In the data below, which lines contain "Anatomie"? List them by copying each one.
◆ ◆ ◆ ◆ ◆
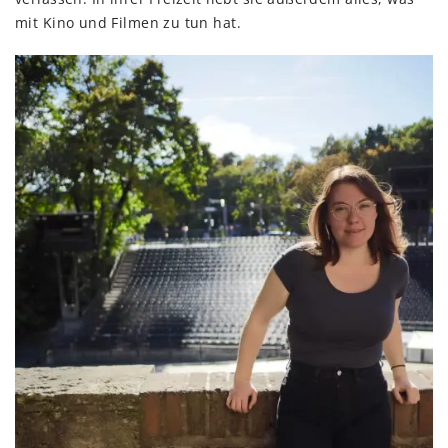
mit Kino und Filmen zu tun hat.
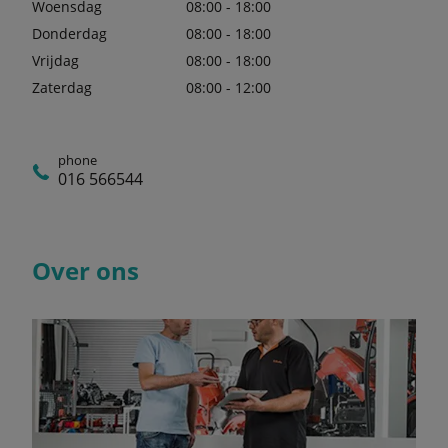
Woensdag
08:00 - 18:00
Donderdag
08:00 - 18:00
Vrijdag
08:00 - 18:00
Zaterdag
08:00 - 12:00
phone
016 566544
Over ons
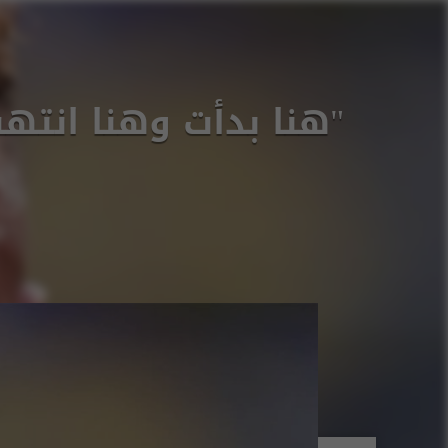
"هنا بدأت وهنا انتهت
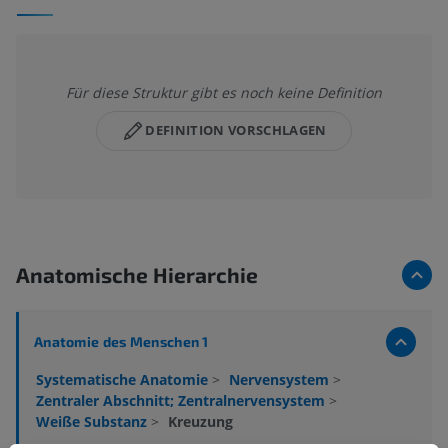
Für diese Struktur gibt es noch keine Definition
DEFINITION VORSCHLAGEN
Anatomische Hierarchie
Anatomie des Menschen 1
Systematische Anatomie
>
Nervensystem
>
Zentraler Abschnitt; Zentralnervensystem
>
Weiße Substanz
>
Kreuzung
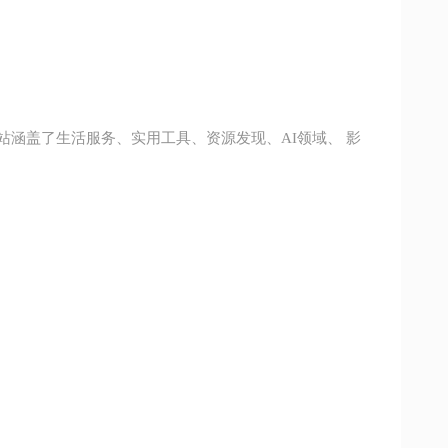
涵盖了生活服务、实用工具、资源发现、AI领域、 影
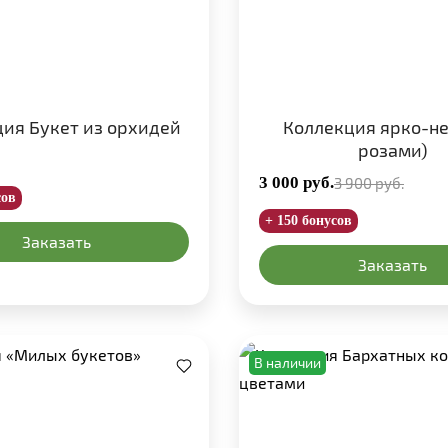
ия Букет из орхидей
Коллекция ярко-не
розами)
3 000
руб.
3 900
руб.
сов
+ 150 бонусов
Заказать
Заказать
В наличии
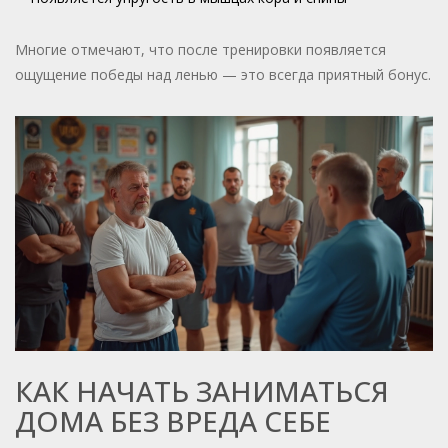
Многие отмечают, что после тренировки появляется
ощущение победы над ленью — это всегда приятный бонус.
КАК НАЧАТЬ ЗАНИМАТЬСЯ
ДОМА БЕЗ ВРЕДА СЕБЕ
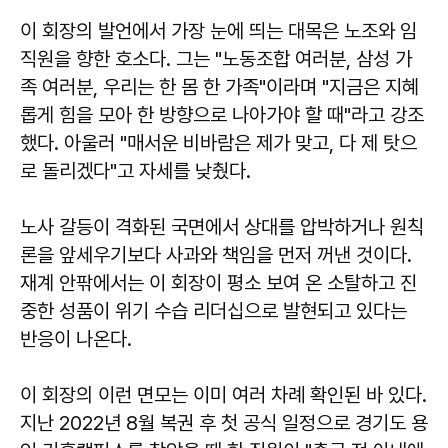
이 회장의 발언에서 가장 눈에 띄는 대목은 노조와 임
직원을 향한 호소다. 그는 "노동조합 여러분, 삼성 가
족 여러분, 우리는 한 몸 한 가족"이라며 "지금은 지혜
롭게 힘을 모아 한 방향으로 나아가야 할 때"라고 강조
했다. 아울러 "매서운 비바람은 제가 맞고, 다 제 탓으
로 돌리겠다"고 자세를 낮췄다.
노사 갈등이 격화된 국면에서 상대를 압박하거나 원칙
론을 앞세우기보다 사과와 책임을 먼저 꺼낸 것이다.
재계 안팎에서는 이 회장이 평소 보여 온 소탈하고 진
중한 성품이 위기 수습 리더십으로 발현되고 있다는
반응이 나온다.
이 회장의 이런 면모는 이미 여러 차례 확인된 바 있다.
지난 2022년 8월 복권 후 첫 공식 일정으로 경기도 용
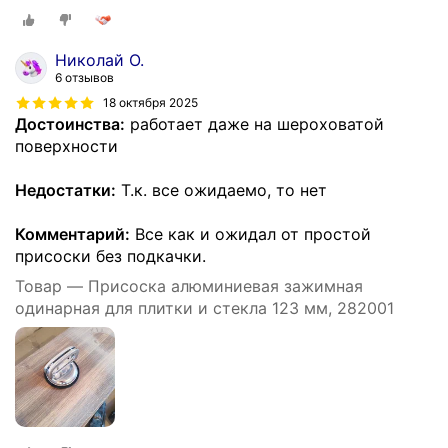
Николай О.
6 отзывов
18 октября 2025
Достоинства:
работает даже на шероховатой
поверхности
Недостатки:
Т.к. все ожидаемо, то нет
Комментарий:
Все как и ожидал от простой
присоски без подкачки.
Товар — Присоска алюминиевая зажимная
одинарная для плитки и стекла 123 мм, 282001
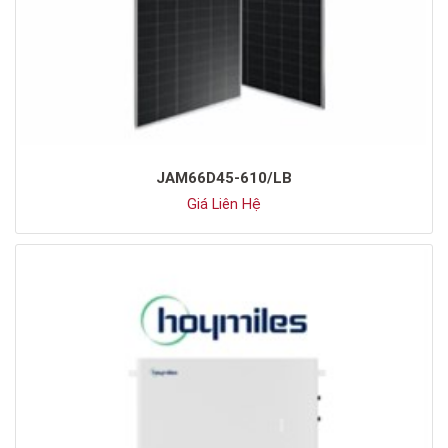
JAM66D45-610/LB
Giá Liên Hệ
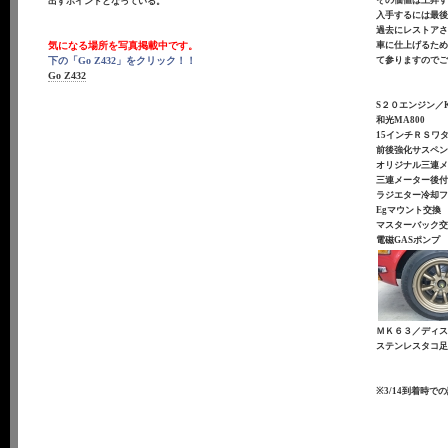
その価値は上昇す
出すポイントとなっている。
入手するには最
過去にレストア
気になる場所を写真掲載中です。
車に仕上げるた
下の「Go Z432」をクリック！！
て参りますので
Go Z432
S２０エンジン／
和光MA800
15インチＲＳワタナ
前後強化サスペ
オリジナル三連
三連メーター後
ラジエター冷却
Egマウント交換
マスターバック
電磁GASポンプ
ＭＫ６３／ディ
ステンレスタコ足
※3/14到着時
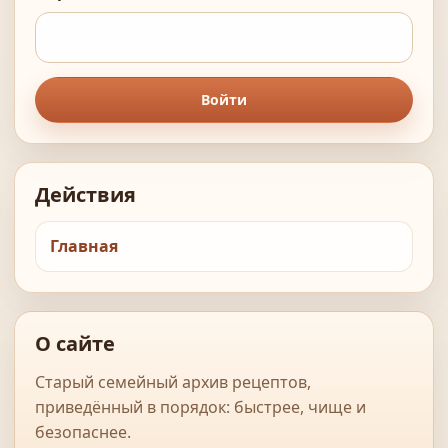
Войти
Действия
Главная
О сайте
Старый семейный архив рецептов,
приведённый в порядок: быстрее, чище и
безопаснее.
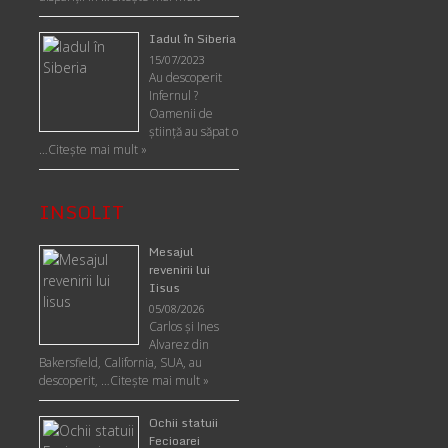
Iadul în Siberia
15/07/2023
Au descoperit
Infernul ?
Oamenii de
ştiinţă au săpat o
…
Citește mai mult »
INSOLIT
Mesajul
revenirii lui
Iisus
05/08/2026
Carlos şi Ines
Alvarez din
Bakersfield, California, SUA, au
descoperit, …
Citeşte mai mult »
Ochii statuii
Fecioarei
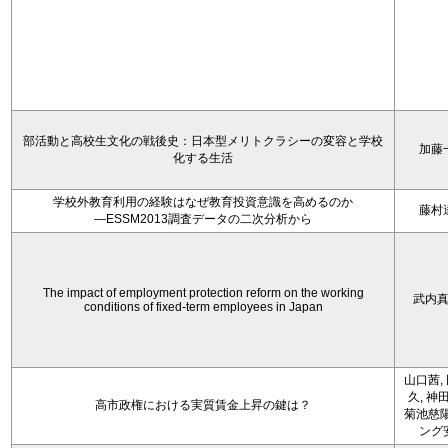
部活動と高校生文化の戦後史：日本型メリトクラシーの変容と学校
加藤
化する生活
学校外教育利用の経験はなぜ教育投資意識を高めるのか
藤村
―ESSM2013調査データの二次分析から
The impact of employment protection reform on the working
武内
conditions of fixed-term employees in Japan
山口茜,
久, 神
高市政権における実質賃金上昇の鍵は？
菊池慈陽
ング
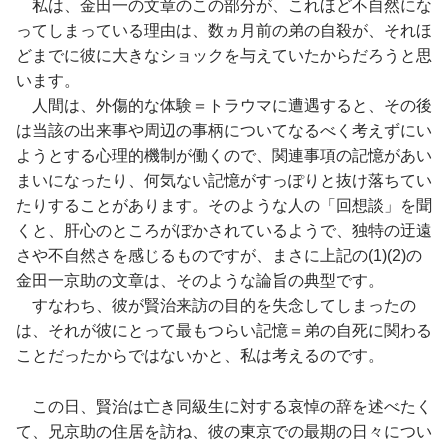
私は、金田一の文章のこの部分が、これほど不自然にな
ってしまっている理由は、数ヵ月前の弟の自殺が、それほ
どまでに彼に大きなショックを与えていたからだろうと思
います。
人間は、外傷的な体験＝トラウマに遭遇すると、その後
は当該の出来事や周辺の事柄についてなるべく考えずにい
ようとする心理的機制が働くので、関連事項の記憶があい
まいになったり、何気ない記憶がすっぽりと抜け落ちてい
たりすることがあります。そのような人の「回想談」を聞
くと、肝心のところがぼかされているようで、独特の迂遠
さや不自然さを感じるものですが、まさに上記の(1)(2)の
金田一京助の文章は、そのような論旨の典型です。
すなわち、彼が賢治来訪の目的を失念してしまったの
は、それが彼にとって最もつらい記憶＝弟の自死に関わる
ことだったからではないかと、私は考えるのです。
この日、賢治は亡き同級生に対する哀悼の辞を述べたく
て、兄京助の住居を訪ね、彼の東京での最期の日々につい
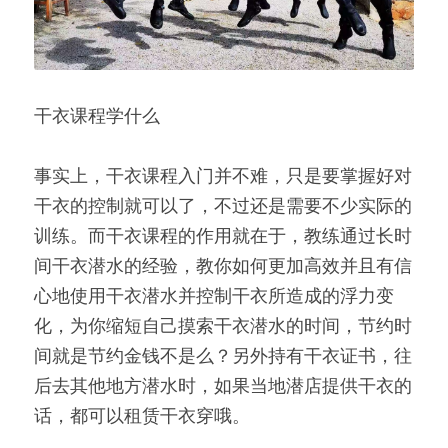
干衣课程学什么
事实上，干衣课程入门并不难，只是要掌握好对
干衣的控制就可以了，不过还是需要不少实际的
训练。而干衣课程的作用就在于，教练通过长时
间干衣潜水的经验，教你如何更加高效并且有信
心地使用干衣潜水并控制干衣所造成的浮力变
化，为你缩短自己摸索干衣潜水的时间，节约时
间就是节约金钱不是么？另外持有干衣证书，往
后去其他地方潜水时，如果当地潜店提供干衣的
话，都可以租赁干衣穿哦。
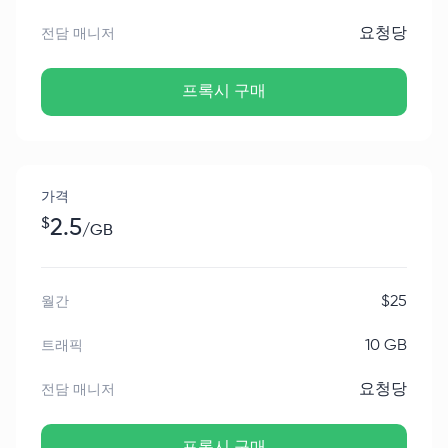
요청당
전담 매니저
프록시 구매
가격
$
2.5
/
GB
$
25
월간
10 GB
트래픽
요청당
전담 매니저
프록시 구매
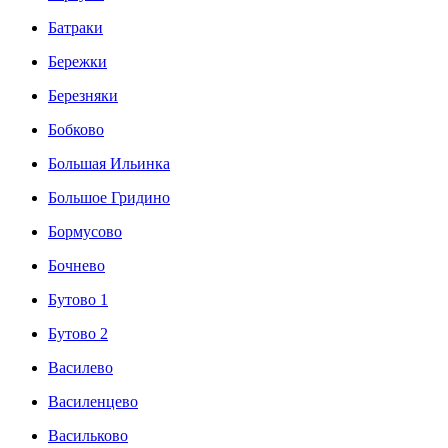
Батраки
Бережки
Березняки
Бобково
Большая Ильинка
Большое Гридино
Бормусово
Бочнево
Бутово 1
Бутово 2
Василево
Василенцево
Васильково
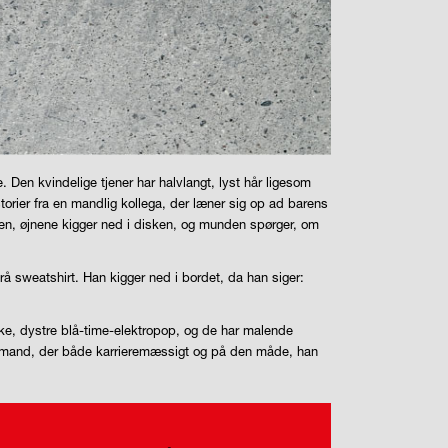
 Den kvindelige tjener har halvlangt, lyst hår ligesom
storier fra en mandlig kollega, der læner sig op ad barens
den, øjnene kigger ned i disken, og munden spørger, om
å sweatshirt. Han kigger ned i bordet, da han siger:
ske, dystre blå-time-elektropop, og de har malende
 En mand, der både karrieremæssigt og på den måde, han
◆ ◆ ◆ ◆ ◆
### Response
Anatomie des Menschen 1
Systematische Anatomie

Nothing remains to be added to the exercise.